What is being asked →
Would you please copy exactly the line with "im VW Zubehör" and all lines that follow it in the data below, through the last one?

Supplied records →
◆ ◆ ◆

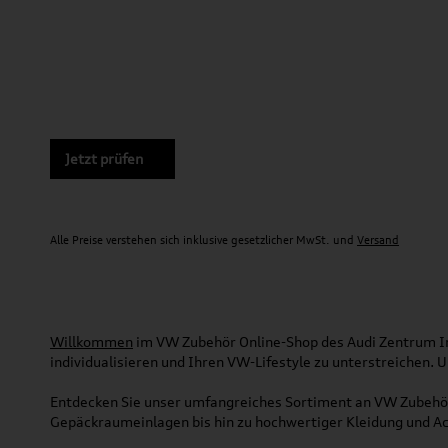
Jetzt prüfen
Alle Preise verstehen sich inklusive gesetzlicher MwSt. und
Versand
Willkommen
im VW Zubehör Online-Shop des Audi Zentrum Ing
individualisieren und Ihren VW-Lifestyle zu unterstreichen.
Entdecken Sie unser umfangreiches Sortiment an VW Zubehör
Gepäckraumeinlagen bis hin zu hochwertiger Kleidung und Acc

◆ ◆ ◆

Task answer →
im VW Zubehör Online-Shop des Audi Zentrum Ing
individualisieren und Ihren VW-Lifestyle zu unterstreichen.
Entdecken Sie unser umfangreiches Sortiment an VW Zubehör
Gepäckraumeinlagen bis hin zu hochwertiger Kleidung und Acc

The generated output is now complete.